==== Records to use ====

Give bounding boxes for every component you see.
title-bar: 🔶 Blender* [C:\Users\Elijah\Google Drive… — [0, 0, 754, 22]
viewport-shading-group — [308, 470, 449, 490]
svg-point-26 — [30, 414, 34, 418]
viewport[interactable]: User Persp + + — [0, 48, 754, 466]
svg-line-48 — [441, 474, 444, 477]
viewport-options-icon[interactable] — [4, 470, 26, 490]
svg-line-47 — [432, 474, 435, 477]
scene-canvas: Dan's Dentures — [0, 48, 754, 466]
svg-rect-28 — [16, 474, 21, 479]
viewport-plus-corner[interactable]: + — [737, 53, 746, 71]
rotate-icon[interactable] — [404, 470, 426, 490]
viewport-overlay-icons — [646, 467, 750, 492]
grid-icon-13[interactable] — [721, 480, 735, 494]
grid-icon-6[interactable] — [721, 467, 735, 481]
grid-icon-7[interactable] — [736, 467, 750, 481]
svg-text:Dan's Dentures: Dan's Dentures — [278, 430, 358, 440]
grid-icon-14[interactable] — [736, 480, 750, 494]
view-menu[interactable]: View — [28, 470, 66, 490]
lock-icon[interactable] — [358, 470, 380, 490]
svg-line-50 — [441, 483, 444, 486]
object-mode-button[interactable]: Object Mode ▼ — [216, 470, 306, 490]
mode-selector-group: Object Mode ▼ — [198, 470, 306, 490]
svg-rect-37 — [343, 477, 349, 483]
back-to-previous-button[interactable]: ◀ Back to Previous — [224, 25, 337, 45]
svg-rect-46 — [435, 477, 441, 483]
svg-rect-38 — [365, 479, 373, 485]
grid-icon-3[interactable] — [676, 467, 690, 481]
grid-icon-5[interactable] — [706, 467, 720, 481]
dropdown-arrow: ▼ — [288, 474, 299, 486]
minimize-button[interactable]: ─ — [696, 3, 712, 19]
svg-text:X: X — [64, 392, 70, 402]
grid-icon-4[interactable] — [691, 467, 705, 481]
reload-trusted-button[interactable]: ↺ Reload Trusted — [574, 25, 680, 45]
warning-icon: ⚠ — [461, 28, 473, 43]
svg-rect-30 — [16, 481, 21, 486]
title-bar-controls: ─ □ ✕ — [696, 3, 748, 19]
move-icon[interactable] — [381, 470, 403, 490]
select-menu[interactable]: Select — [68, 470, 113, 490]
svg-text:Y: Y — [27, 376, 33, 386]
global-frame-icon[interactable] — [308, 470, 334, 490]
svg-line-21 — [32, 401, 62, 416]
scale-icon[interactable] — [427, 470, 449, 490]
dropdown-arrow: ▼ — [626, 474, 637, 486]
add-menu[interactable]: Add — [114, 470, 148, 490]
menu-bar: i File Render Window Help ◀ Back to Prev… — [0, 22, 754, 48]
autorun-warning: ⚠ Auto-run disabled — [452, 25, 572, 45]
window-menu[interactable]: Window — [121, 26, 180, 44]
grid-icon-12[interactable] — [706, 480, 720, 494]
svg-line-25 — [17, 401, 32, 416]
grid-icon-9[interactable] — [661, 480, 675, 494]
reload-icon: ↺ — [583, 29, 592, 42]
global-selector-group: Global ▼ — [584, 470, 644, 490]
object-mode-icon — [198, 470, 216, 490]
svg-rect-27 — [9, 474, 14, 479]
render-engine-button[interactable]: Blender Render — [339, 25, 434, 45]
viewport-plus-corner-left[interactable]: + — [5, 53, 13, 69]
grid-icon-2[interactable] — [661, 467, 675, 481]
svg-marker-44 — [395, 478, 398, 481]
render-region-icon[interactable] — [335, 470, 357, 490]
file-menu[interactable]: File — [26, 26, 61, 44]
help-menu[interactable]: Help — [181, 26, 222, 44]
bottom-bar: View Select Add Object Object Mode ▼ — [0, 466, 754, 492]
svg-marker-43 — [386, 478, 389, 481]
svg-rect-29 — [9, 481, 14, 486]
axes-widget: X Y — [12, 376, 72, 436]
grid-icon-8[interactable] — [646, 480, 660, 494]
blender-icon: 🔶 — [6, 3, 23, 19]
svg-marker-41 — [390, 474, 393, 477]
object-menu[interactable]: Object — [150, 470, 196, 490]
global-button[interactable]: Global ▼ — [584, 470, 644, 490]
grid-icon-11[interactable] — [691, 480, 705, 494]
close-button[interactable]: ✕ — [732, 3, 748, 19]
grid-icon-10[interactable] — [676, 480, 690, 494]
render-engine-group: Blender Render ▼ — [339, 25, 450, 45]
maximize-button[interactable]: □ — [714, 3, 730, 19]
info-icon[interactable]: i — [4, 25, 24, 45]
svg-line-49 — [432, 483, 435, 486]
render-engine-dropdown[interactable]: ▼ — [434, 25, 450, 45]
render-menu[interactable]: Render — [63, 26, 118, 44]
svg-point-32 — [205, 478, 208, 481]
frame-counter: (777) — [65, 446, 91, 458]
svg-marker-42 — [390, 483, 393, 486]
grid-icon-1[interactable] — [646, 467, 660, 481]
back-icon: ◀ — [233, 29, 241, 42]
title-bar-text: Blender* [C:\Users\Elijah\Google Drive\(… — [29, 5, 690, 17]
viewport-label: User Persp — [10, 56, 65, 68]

====

● **What to produce**
Only lines containing the string "warning" are needed. Pull each of them out of the records above.

● **Exercise answer**
warning-icon: ⚠ — [461, 28, 473, 43]
autorun-warning: ⚠ Auto-run disabled — [452, 25, 572, 45]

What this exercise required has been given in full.